Maybe in the background or maybe you are in the second row of motifs. What I wanted to embody here is part of a whole life that surrounded the singer and the film presented her best in front of the viewers. Like many African-American singers in the 1960s and 1970s, Franklin belonged to her period and culture. Without it, we would still be celebrating the songs of that period and its stars. I wanted to be part of this celebration.
> I think your role in this film as Aretha Franklin’s father, carried more than the presence of the camera. I have always felt that there is more to you than just representing a father.
– For example?
> For example, did the father want to take advantage of his daughter’s success, or was he actually supporting her in her belief in her talent?
– This is a good question; Because there were already so many important questions that there was no time to raise them. And I think you can look at the issue from these two perspectives. He was certainly sincere in her support, but that raises the question of whether he understands his position on this success. In my opinion, he was a sincere person in his intentions, though this does not deny that he was the beneficiary of his daughter’s success. To what extent this constitutes a contradiction depends on you and the viewer.
> I read about you once that seeks to understand the characters by communicating with people. Can you explain this to us?
-Of course. What I wanted to say is that during my life and from the beginning I wanted to be a better person than I am, and to achieve that, I had to learn and educate and be open to people. because this communication with those who have certain human and artistic advantages, sharpens the person that in me I want to look good when I play a role.
> You had another encounter with music when you played the character of saxophonist Charlie Parker in “Bird.” I was the whole movie and with all the suffering of the character I played. Is personality study required up to the point of integration?
– Yes, I have studied personality, but there is no “integration limit”. I do not think an actor should turn into a copy of the character he plays. Yes, he has to be good at diagnostics, honest and sincere, but integration is far from the desired goal and the danger in this is that the actor may sacrifice the ability to study the same character to appear related to the original .
> This is like some actors trying to master the tone of not speaking to the point of losing what is most important.
– Yes, in general.

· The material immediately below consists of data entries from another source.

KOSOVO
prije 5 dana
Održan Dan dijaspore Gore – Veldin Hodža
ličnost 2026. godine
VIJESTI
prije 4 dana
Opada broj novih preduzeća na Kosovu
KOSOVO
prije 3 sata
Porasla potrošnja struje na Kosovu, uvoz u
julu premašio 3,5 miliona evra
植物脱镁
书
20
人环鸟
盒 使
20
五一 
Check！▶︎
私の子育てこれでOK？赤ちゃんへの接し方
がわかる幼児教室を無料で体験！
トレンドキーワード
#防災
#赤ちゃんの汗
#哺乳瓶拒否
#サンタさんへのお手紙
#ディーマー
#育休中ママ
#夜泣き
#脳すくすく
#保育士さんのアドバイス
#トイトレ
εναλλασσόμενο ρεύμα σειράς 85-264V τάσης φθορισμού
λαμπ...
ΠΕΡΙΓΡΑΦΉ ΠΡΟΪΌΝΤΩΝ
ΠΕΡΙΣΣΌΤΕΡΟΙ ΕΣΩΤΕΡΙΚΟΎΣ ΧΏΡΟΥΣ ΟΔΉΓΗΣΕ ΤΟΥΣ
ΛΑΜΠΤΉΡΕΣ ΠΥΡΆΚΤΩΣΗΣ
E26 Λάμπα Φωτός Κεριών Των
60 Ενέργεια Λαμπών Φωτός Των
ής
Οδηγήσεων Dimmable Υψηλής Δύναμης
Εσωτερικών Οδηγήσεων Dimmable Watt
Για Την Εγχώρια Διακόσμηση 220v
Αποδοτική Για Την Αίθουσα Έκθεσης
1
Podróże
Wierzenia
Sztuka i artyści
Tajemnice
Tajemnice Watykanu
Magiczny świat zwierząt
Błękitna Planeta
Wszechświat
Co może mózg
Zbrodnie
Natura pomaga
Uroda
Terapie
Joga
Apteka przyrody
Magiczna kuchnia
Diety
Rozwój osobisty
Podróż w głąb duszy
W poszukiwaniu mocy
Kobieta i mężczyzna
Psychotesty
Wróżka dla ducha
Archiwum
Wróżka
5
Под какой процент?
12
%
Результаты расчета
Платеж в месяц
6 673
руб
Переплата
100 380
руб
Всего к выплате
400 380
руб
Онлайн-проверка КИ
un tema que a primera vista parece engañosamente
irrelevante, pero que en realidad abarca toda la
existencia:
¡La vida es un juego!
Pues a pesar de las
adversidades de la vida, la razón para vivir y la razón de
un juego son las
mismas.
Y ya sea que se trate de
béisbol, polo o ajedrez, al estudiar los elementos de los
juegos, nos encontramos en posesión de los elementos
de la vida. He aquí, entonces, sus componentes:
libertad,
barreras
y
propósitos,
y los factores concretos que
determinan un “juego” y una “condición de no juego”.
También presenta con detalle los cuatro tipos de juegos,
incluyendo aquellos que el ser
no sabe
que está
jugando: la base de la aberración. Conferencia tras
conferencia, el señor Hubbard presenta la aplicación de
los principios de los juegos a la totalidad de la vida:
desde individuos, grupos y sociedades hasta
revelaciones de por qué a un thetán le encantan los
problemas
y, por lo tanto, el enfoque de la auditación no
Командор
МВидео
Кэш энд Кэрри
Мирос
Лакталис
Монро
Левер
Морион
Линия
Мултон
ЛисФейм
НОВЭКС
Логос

Charlie Parker’s character is very deep, intertwined with emotional and social problems, difficult periods of time and drug addiction, and to master all of these, you try to understand those circumstances and not how this character did what did.
> How sure were you that you wanted to become an actor?

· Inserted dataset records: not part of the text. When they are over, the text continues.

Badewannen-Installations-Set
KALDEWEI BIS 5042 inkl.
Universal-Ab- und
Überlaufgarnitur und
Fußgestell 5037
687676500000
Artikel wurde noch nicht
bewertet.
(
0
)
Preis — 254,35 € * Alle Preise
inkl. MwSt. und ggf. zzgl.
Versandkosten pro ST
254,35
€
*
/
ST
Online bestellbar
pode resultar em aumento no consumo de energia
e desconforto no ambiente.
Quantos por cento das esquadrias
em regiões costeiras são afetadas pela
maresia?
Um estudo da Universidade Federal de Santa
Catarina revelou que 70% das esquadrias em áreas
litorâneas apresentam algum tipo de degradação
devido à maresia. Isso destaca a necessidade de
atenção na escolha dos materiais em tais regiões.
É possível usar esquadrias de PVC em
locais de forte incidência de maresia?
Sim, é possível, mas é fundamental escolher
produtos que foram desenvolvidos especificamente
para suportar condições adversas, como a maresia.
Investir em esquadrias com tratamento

– Let me tell you something: at first I was very puzzled. Do I really want to be an actor? Even when I was going to start working for “Zogu” I had this question. I remember once talking to (director) Clint Eastwood when he noticed that I was taking quick steps in my journey as an actor and fast. I said, “Let me be honest with you. “I’m still not sure I want to be an actor.” “This is a good start and I think you will find out that you were born to be an actor after this role,” he said.
> Are challenges needed when things go the way you want them to? I mean, when does it succeed?
– Of course. This is a must for any actor, (laughs) Probably not for any actor. Not every role brings me a challenge that I reject. I’m not here to be the number one name among actors. “I’m here to practice the art of diagnostics, and art seeks to face challenges regardless of the outcome.”